You are viewing a plain text version of this content. The canonical link for it is here.
Posted to user@hive.apache.org by Johan Oskarsson <jo...@oskarsson.nu> on 2008/12/08 19:16:16 UTC

Serde and Record I/O

We store a lot of data in SequenceFiles with the key and value as
generated Jute/RecordIO files and would want to process it all using Hive.

I noticed that there is a serde/jute package, but I assume serde version
1 is deprecated in favour of serde2? Either way I get a class cast
exception if I try to use it.

I've looked through the mailinglist and wiki but can't find a good
example on how to process sequencefiles with recordio key/value classes.
Any help would be much appreciated.

/Johan

RE: Serde and Record I/O

Posted by Joydeep Sen Sarma <js...@facebook.com>.
Sorry - I think Ashish is working to get the patches in.

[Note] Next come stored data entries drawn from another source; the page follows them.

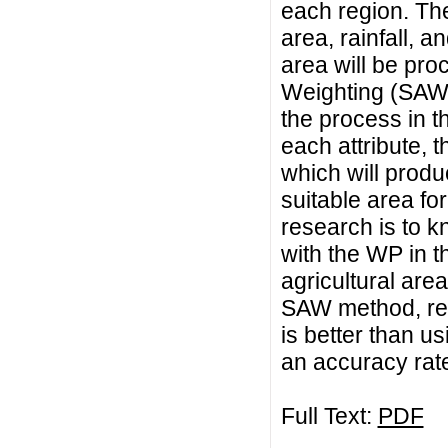
each region. Thes
area, rainfall, a
area will be pro
Weighting (SAW
the process in th
each attribute, 
which will produ
suitable area for
research is to 
with the WP in t
agricultural area
SAW method, res
is better than 
an accuracy rat
Full Text:
PDF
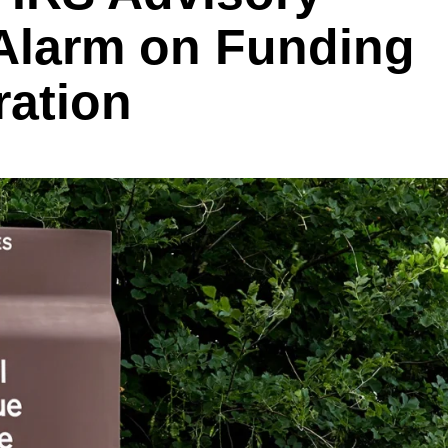
Alarm on Funding
ration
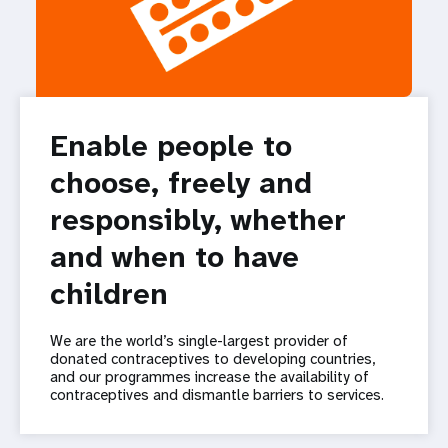
Enable people to
choose, freely and
responsibly, whether
and when to have
children
We are the world’s single-largest provider of
donated contraceptives to developing countries,
and our programmes increase the availability of
contraceptives and dismantle barriers to services.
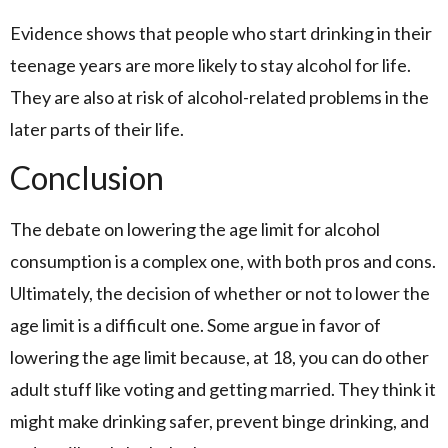
Evidence shows that people who start drinking in their
teenage years are more likely to stay alcohol for life.
They are also at risk of alcohol-related problems in the
later parts of their life.
Conclusion
The debate on lowering the age limit for alcohol
consumption is a complex one, with both pros and cons.
Ultimately, the decision of whether or not to lower the
age limit is a difficult one. Some argue in favor of
lowering the age limit because, at 18, you can do other
adult stuff like voting and getting married. They think it
might make drinking safer, prevent binge drinking, and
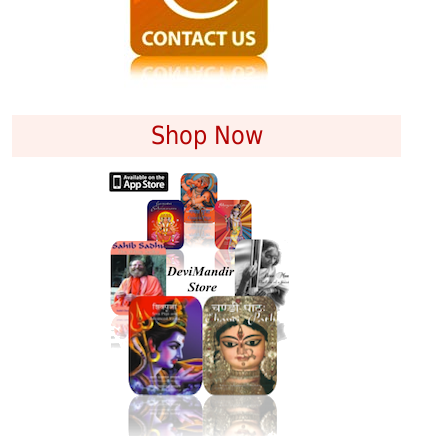
Shop Now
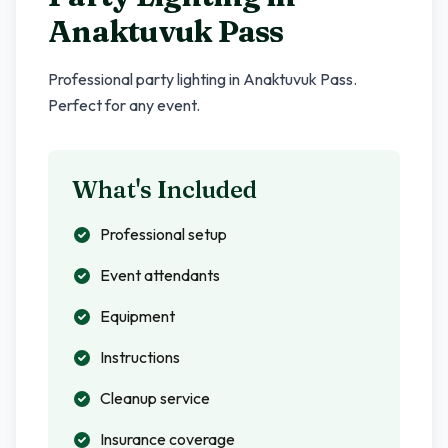
Anaktuvuk Pass
Professional party lighting in
Anaktuvuk Pass
.
Perfect for any event.
What's Included
Professional setup
Event attendants
Equipment
Instructions
Cleanup service
Insurance coverage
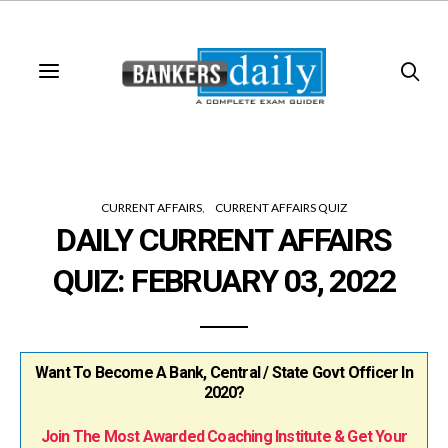
CURRENT AFFAIRS
CURRENT AFFAIRS QUIZ
DAILY CURRENT AFFAIRS
QUIZ: FEBRUARY 03, 2022
Want To Become A Bank, Central / State Govt Officer In
2020?
Join The Most Awarded Coaching Institute & Get Your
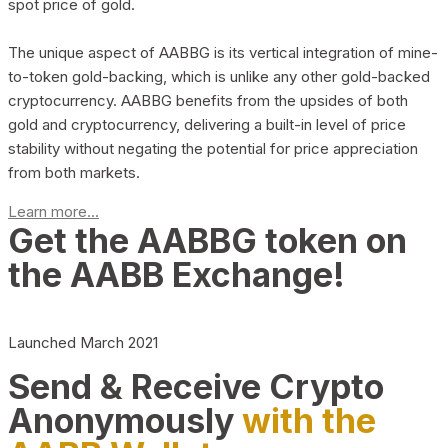
spot price of gold.
The unique aspect of AABBG is its vertical integration of mine-
to-token gold-backing, which is unlike any other gold-backed
cryptocurrency. AABBG benefits from the upsides of both
gold and cryptocurrency, delivering a built-in level of price
stability without negating the potential for price appreciation
from both markets.
Learn more...
Get the AABBG token on
the AABB Exchange!
Launched March 2021
Send & Receive Crypto
Anonymously
with the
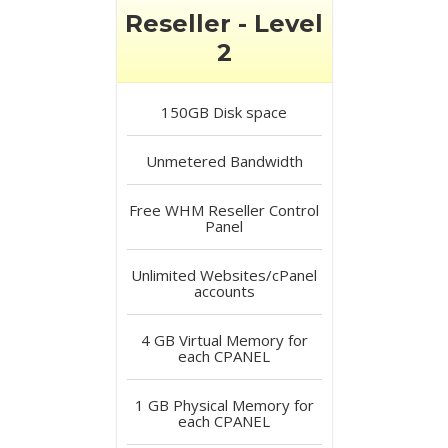
Reseller - Level
2
150GB
Disk space
Unmetered
Bandwidth
Free
WHM Reseller Control
Panel
Unlimited
Websites/cPanel
accounts
4 GB
Virtual Memory for
each CPANEL
1 GB
Physical Memory for
each CPANEL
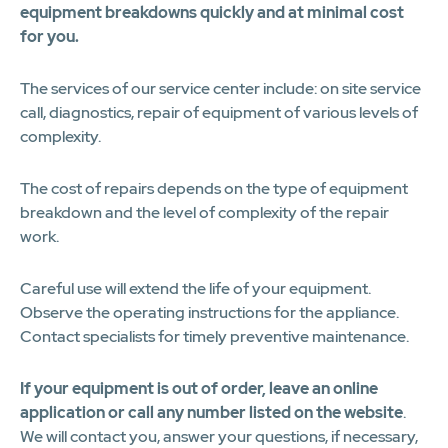
equipment breakdowns quickly and at minimal cost
for you.
The services of our service center include: on site service
call, diagnostics, repair of equipment of various levels of
complexity.
The cost of repairs depends on the type of equipment
breakdown and the level of complexity of the repair
work.
Careful use will extend the life of your equipment.
Observe the operating instructions for the appliance.
Contact specialists for timely preventive maintenance.
If your equipment is out of order, leave an online
application or call any number listed on the website
.
We will contact you, answer your questions, if necessary,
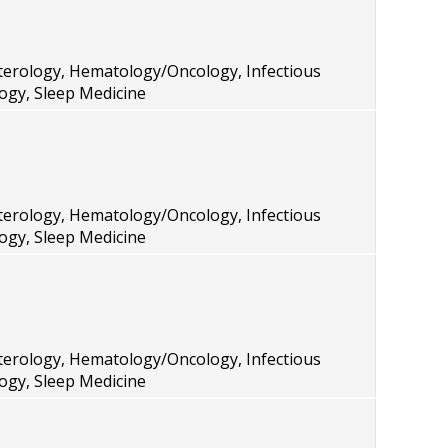
terology, Hematology/Oncology, Infectious
ogy, Sleep Medicine
terology, Hematology/Oncology, Infectious
ogy, Sleep Medicine
terology, Hematology/Oncology, Infectious
ogy, Sleep Medicine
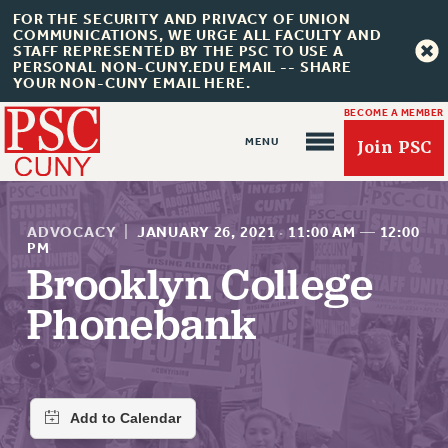
FOR THE SECURITY AND PRIVACY OF UNION
COMMUNICATIONS, WE URGE ALL FACULTY AND
STAFF REPRESENTED BY THE PSC TO USE A
PERSONAL NON-CUNY.EDU EMAIL -- SHARE
YOUR NON-CUNY EMAIL HERE.
BECOME A MEMBER
Join PSC
ADVOCACY
|
JANUARY 26, 2021
·
11:00 AM
—
12:00
PM
Brooklyn College
About Us
Phonebank
ABOUT US
JOIN PSC
JOIN OR RECOMMIT ONLINE
JOIN PSC RF FIELD UNITS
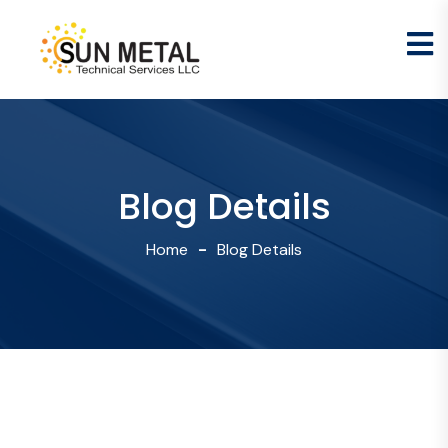
Blog Details
Home
Blog Details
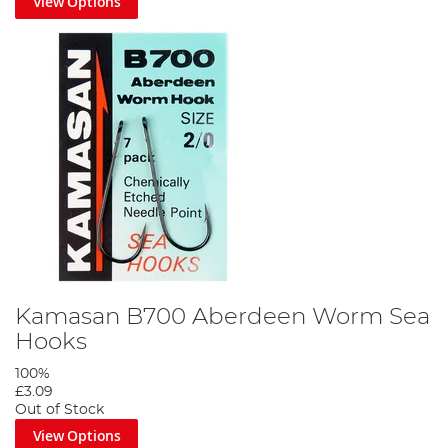
View Options
Kamasan B700 Aberdeen Worm Sea
Hooks
100%
£3.09
Out of Stock
View Options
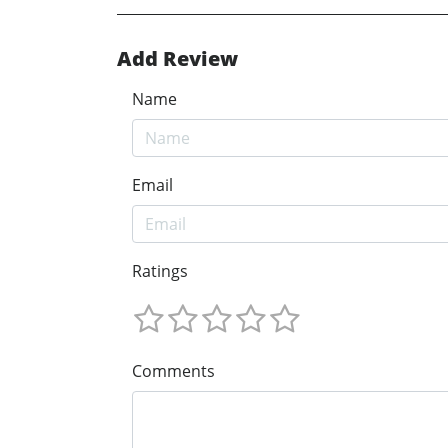
Add Review
Name
Email
Ratings
Comments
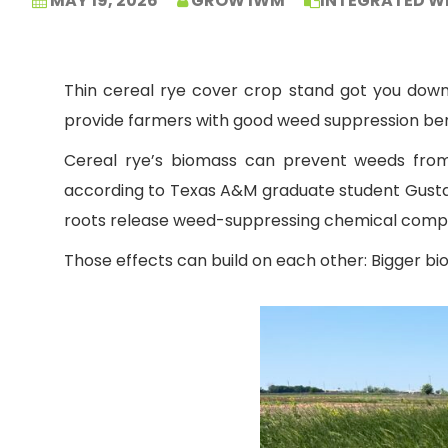
MAY 19, 2026
GROW IWM
INTEGRATED W
Thin cereal rye cover crop stand got you down? 
provide farmers with good weed suppression ben
Cereal rye’s biomass can prevent weeds from 
according to Texas A&M graduate student Gustav
roots release weed-suppressing chemical com
Those effects can build on each other: Bigger b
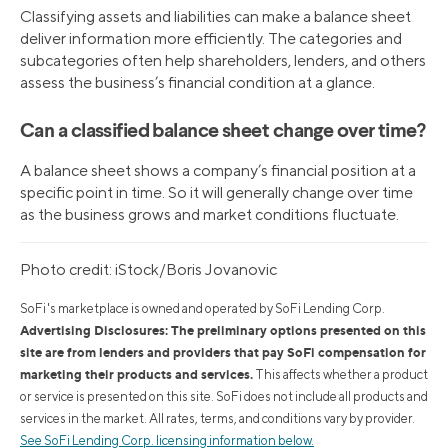
Classifying assets and liabilities can make a balance sheet
deliver information more efficiently. The categories and
subcategories often help shareholders, lenders, and others
assess the business’s financial condition at a glance.
Can a classified balance sheet change over time?
A balance sheet shows a company’s financial position at a
specific point in time. So it will generally change over time
as the business grows and market conditions fluctuate.
Photo credit: iStock/Boris Jovanovic
SoFi's marketplace is owned and operated by SoFi Lending Corp.
Advertising Disclosures: The preliminary options presented on this
site are from lenders and providers that pay SoFi compensation for
marketing their products and services.
This affects whether a product
or service is presented on this site. SoFi does not include all products and
services in the market. All rates, terms, and conditions vary by provider.
See SoFi Lending Corp. licensing information below.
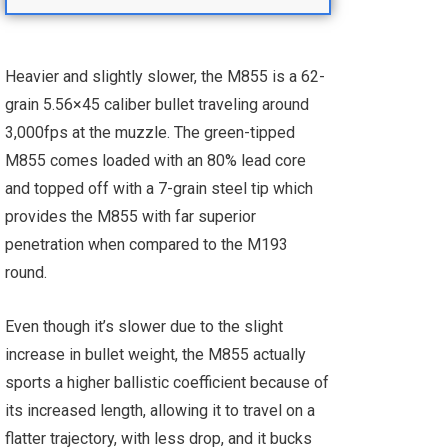
Heavier and slightly slower, the M855 is a 62-
grain 5.56×45 caliber bullet traveling around
3,000fps at the muzzle. The green-tipped
M855 comes loaded with an 80% lead core
and topped off with a 7-grain steel tip which
provides the M855 with far superior
penetration when compared to the M193
round.
Even though it’s slower due to the slight
increase in bullet weight, the M855 actually
sports a higher ballistic coefficient because of
its increased length, allowing it to travel on a
flatter trajectory, with less drop, and it bucks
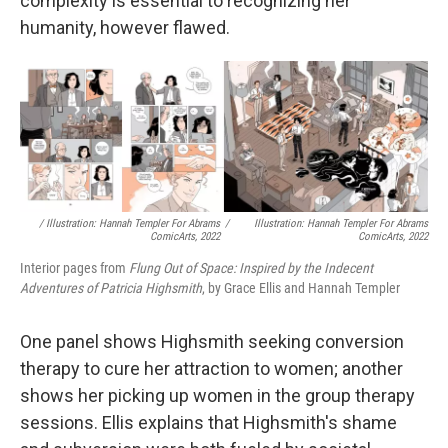
complexity is essential to recognizing her
humanity, however flawed.
/ Illustration: Hannah Templer For Abrams
/
Illustration: Hannah Templer For Abrams
ComicArts, 2022
ComicArts, 2022
Interior pages from
Flung Out of Space: Inspired by the Indecent
Adventures of Patricia Highsmith
, by Grace Ellis and Hannah Templer
One panel shows Highsmith seeking conversion
therapy to cure her attraction to women; another
shows her picking up women in the group therapy
sessions. Ellis explains that Highsmith's shame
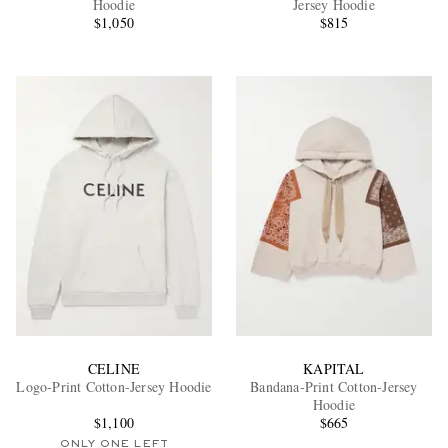
Hoodie
Jersey Hoodie
$1,050
$815
EXCLUSIVES
CELINE
KAPITAL
Logo-Print Cotton-Jersey Hoodie
Bandana-Print Cotton-Jersey
Hoodie
$1,100
$665
ONLY ONE LEFT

I will take a look at 126 - we are missing Prasad who wrote most of the current metastore code.

-----Original Message-----
From: Johan Oskarsson [mailto:johan@oskarsson.nu] 
Sent: Monday, December 08, 2008 10:53 AM
To: hive-user@hadoop.apache.org
Subject: Re: Serde and Record I/O

Thanks for the quick reply.

I have opened a ticket as suggested:
https://issues.apache.org/jira/browse/HIVE-133

While I have you attention I would be very grateful if someone could
take a few minutes and commit the following patches, they're pretty
small and have already been reviewed:
https://issues.apache.org/jira/browse/HIVE-90
https://issues.apache.org/jira/browse/HIVE-114
https://issues.apache.org/jira/browse/HIVE-116
https://issues.apache.org/jira/browse/HIVE-101 (not a patch)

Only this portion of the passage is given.